Surdos oralizados e não oralizados geralmente apresentam diferentes raízes de concepção de mundo. Enquanto estes últimos estão mais próximos de uma "massificação" da cultura surda, que tem na língua de sinais a sua manifestação maior de cultura; os oralizados se aproximam mais das manifestações da cultura ouvinte, onde privilegia-se a habilidade da fala e eficácia em leitura labial. Por isso, nota-se que as características pedagógico-educacionais exigidas por ambos os grupos são diferenciadas. Dados colhidos por mim na Universidade Estácio de Sá (UNESA), uma das maiores universidades particulares do Rio de Janeiro, me mostraram que, no primeiro semestre do ano 2001, estiveram regularmente matriculados na referida universidade particular um total de 12 surdos não oralizados, onde suas aulas são direcionadas com a presença obrigatória de intérpretes de língua de sinais. Isso demonstra, por si só, uma questão de adaptação do sistema universitário, através de medidas cabíveis tomadas. Embora um significativo avanço tenha se efetuado, não existe ainda na UNESA uma unidade direcionada exclusivamente aos estudos surdos, com a criação do Núcleo de Estudos Surdos. O caso do acesso dos surdos oralizados nas universidades de grande porte, públicas, gratuitas e de qualidade, é mais delicado, visto que eles se encontram em situação de igualdade de condições em disputas e, por isso mesmo, as concorrências com a maioria ouvinte são muito mais fortes e o nível de dificuldades de comunicação dentro das salas de aulas são, em teoria, muito maior do que aquela apresentada quando há surdos estudando na presença de intérpretes de língua de sinais, daí a principal dificuldade dos surdos ser o acompanhamento das aulas.
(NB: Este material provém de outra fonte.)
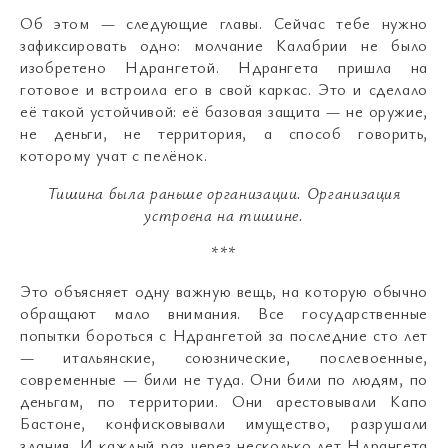
Об этом — следующие главы. Сейчас тебе нужно
зафиксировать одно: молчание Калабрии не было
изобретено Ндрангетой. Ндрангета пришла на
готовое и встроила его в свой каркас. Это и сделало
её такой устойчивой: её базовая защита — не оружие,
не деньги, не территория, а способ говорить,
которому учат с пелёнок.
Тишина была раньше организации.
Организация
устроена на тишине.
***
Это объясняет одну важную вещь, на которую обычно
обращают мало внимания. Все государственные
попытки бороться с Ндрангетой за последние сто лет
— итальянские, союзнические, послевоенные,
современные — били не туда. Они били по людям, по
деньгам, по территории. Они арестовывали Капо
Бастоне, конфисковывали имущество, разрушали
здания. И каждый раз через несколько лет Ндрангета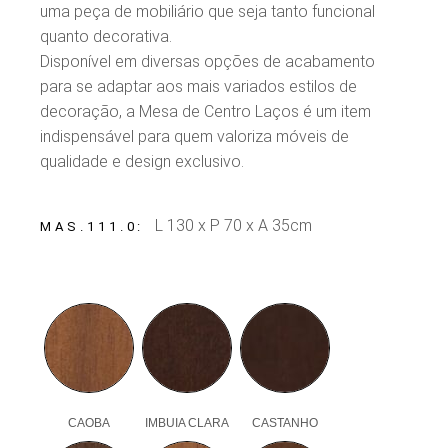
uma peça de mobiliário que seja tanto funcional
quanto decorativa.
Disponível em diversas opções de acabamento
para se adaptar aos mais variados estilos de
decoração, a Mesa de Centro Laços é um item
indispensável para quem valoriza móveis de
qualidade e design exclusivo.
L 130 x P 70 x A 35cm
MAS.111.0
CAOBA
IMBUIA CLARA
CASTANHO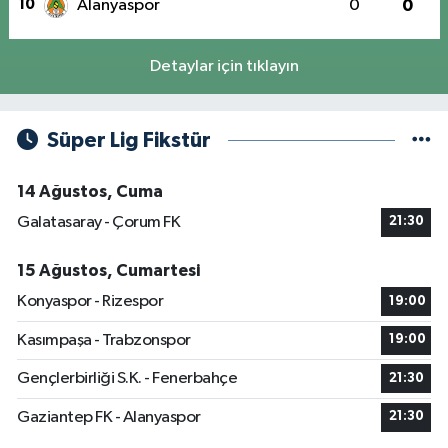
10
Alanyaspor
0
0
Detaylar için tıklayın
Süper Lig Fikstür
14 Ağustos, Cuma
Galatasaray - Çorum FK
21:30
15 Ağustos, Cumartesi
Konyaspor - Rizespor
19:00
Kasımpaşa - Trabzonspor
19:00
Gençlerbirliği S.K. - Fenerbahçe
21:30
Gaziantep FK - Alanyaspor
21:30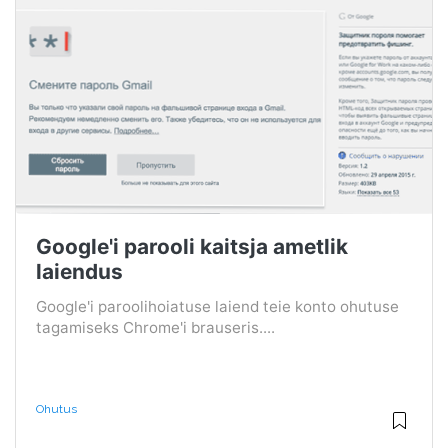
Google'i parooli kaitsja ametlik
laiendus
Google'i paroolihoiatuse laiend teie konto ohutuse
tagamiseks Chrome'i brauseris....
Ohutus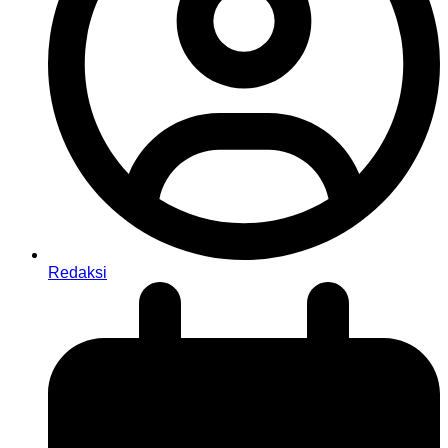
Redaksi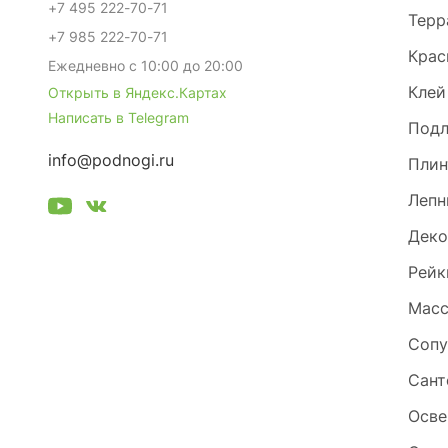
+7 495 222-70-71
Терр
+7 985 222-70-71
Крас
Ежедневно с 10:00 до 20:00
Клей
Открыть в Яндекс.Картах
Написать в Telegram
Под
info@podnogi.ru
Плин
Лепн
Деко
Рейк
Масс
Сопу
Сант
Осве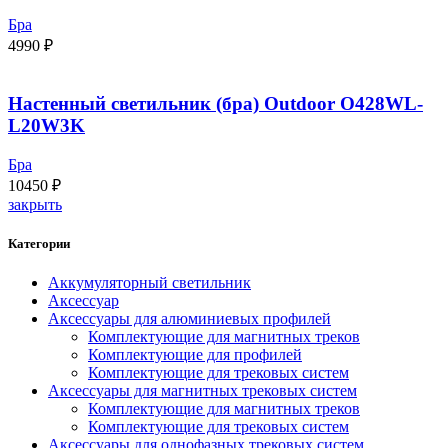
Бра
4990
₽
Настенный светильник (бра) Outdoor O428WL-
L20W3K
Бра
10450
₽
закрыть
Категории
Аккумуляторный светильник
Аксессуар
Аксессуары для алюминиевых профилей
Комплектующие для магнитных треков
Комплектующие для профилей
Комплектующие для трековых систем
Аксессуары для магнитных трековых систем
Комплектующие для магнитных треков
Комплектующие для трековых систем
Аксессуары для однофазных трековых систем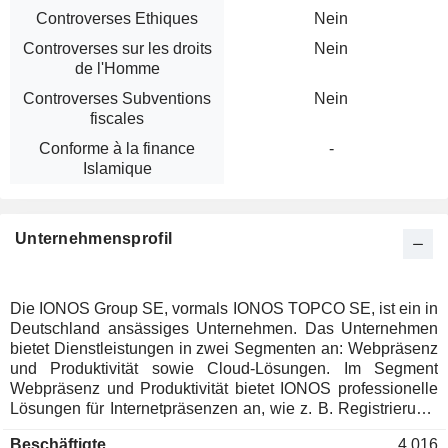
Controverses Ethiques
Nein
Controverses sur les droits
Nein
de l'Homme
Controverses Subventions
Nein
fiscales
Conforme à la finance
-
Islamique
Unternehmensprofil
Die IONOS Group SE, vormals IONOS TOPCO SE, ist ein in
Deutschland ansässiges Unternehmen. Das Unternehmen
bietet Dienstleistungen in zwei Segmenten an: Webpräsenz
und Produktivität sowie Cloud-Lösungen. Im Segment
Webpräsenz und Produktivität bietet IONOS professionelle
Lösungen für Internetpräsenzen an, wie z. B. Registrierung,
Webhosting und Website-Baukästen, die durch künstliche
Beschäftigte
4.016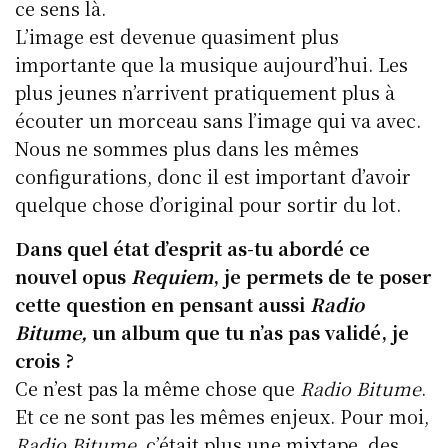
ce sens là.
L’image est devenue quasiment plus
importante que la musique aujourd’hui. Les
plus jeunes n’arrivent pratiquement plus à
écouter un morceau sans l’image qui va avec.
Nous ne sommes plus dans les mêmes
configurations, donc il est important d’avoir
quelque chose d’original pour sortir du lot.
Dans quel état d’esprit as-tu abordé ce
nouvel opus
Requiem
, je permets de te poser
cette question en pensant aussi
Radio
Bitume,
un album que tu n’as pas validé, je
crois ?
Ce n’est pas la même chose que
Radio Bitume
.
Et ce ne sont pas les mêmes enjeux. Pour moi,
Radio Bitume
, c’était plus une mixtape, des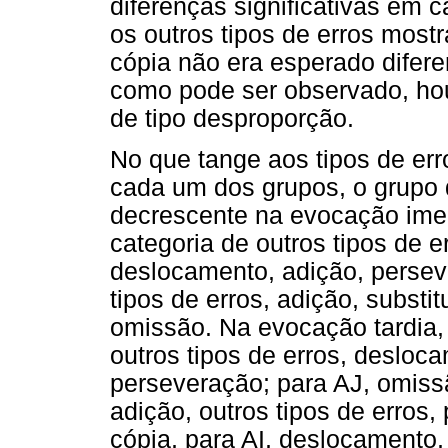
diferenças significativas em
os outros tipos de erros most
cópia não era esperado diferen
como pode ser observado, ho
de tipo desproporção.
No que tange aos tipos de er
cada um dos grupos, o grupo
decrescente na evocação ime
categoria de outros tipos de e
deslocamento, adição, perseve
tipos de erros, adição, substi
omissão. Na evocação tardia, 
outros tipos de erros, desloca
perseveração; para AJ, omiss
adição, outros tipos de erros,
cópia, para AI, deslocamento,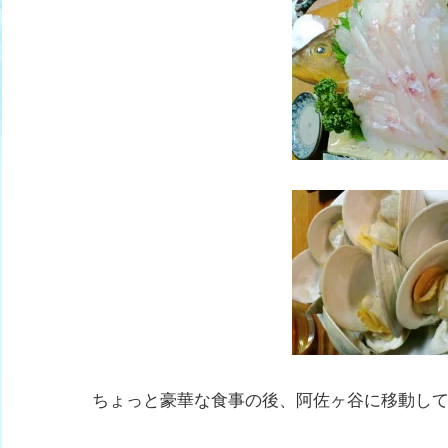
ちょっと豪華な食事の後、阿佐ヶ谷に移動し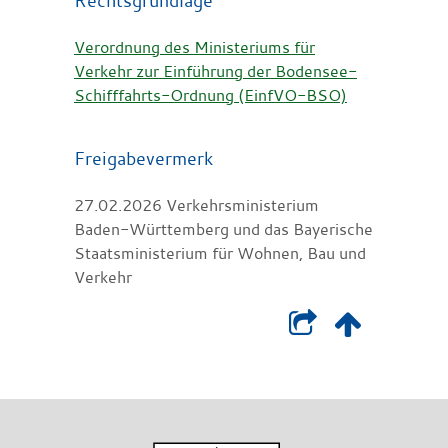
Verordnung des Ministeriums für
Verkehr zur Einführung der Bodensee-
Schifffahrts-Ordnung (EinfVO-BSO)
Freigabevermerk
27.02.2026 Verkehrsministerium
Baden-Württemberg und das Bayerische
Staatsministerium für Wohnen, Bau und
Verkehr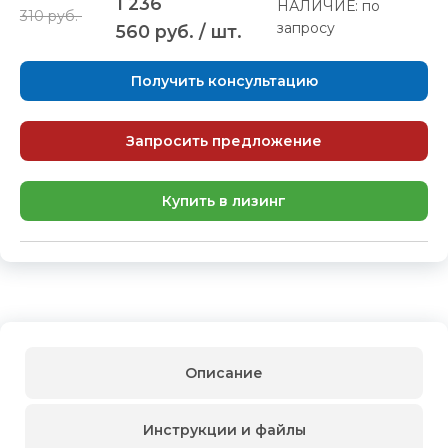
1 236
НАЛИЧИЕ: по
310 руб.
запросу
560 руб. / шт.
Получить консультацию
Запросить предложение
Купить в лизинг
Описание
Инструкции и файлы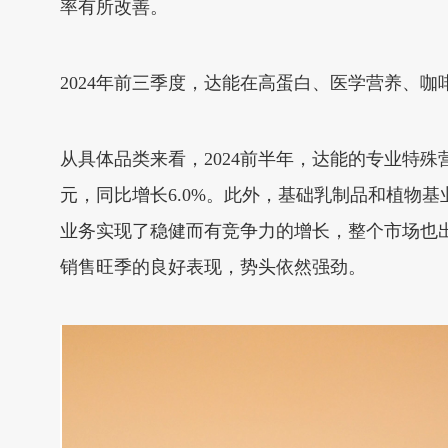
率有所改善。
2024年前三季度，达能在高蛋白、医学营养、
从具体品类来看，2024前半年，达能的专业特殊营
元，同比增长6.0%。此外，基础乳制品和植物基
业务实现了稳健而有竞争力的增长，整个市场也
销售旺季的良好表现，势头依然强劲。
Em qualquer caso, sempre haverá a barreira da comunicação em ambos os grupos, em maior ou menor grau, além das curiosidades alheias e certo comodismo sob o olhar reprovador de alguns, por puro preconceito velado.


Por conseguinte, não se pode dizer que os oralistas estão certos, tampouco exaltar a eficiência do método cultural dos surdos não oralizados. O objetivo deve ser o de conceber uma plataforma cultural que seja capaz de suprir todas as necessidades do indivíduo surdo que, devido à sua diferença, colocam-no numa situação de inferioridade perante a sociedade majoritária ouvinte.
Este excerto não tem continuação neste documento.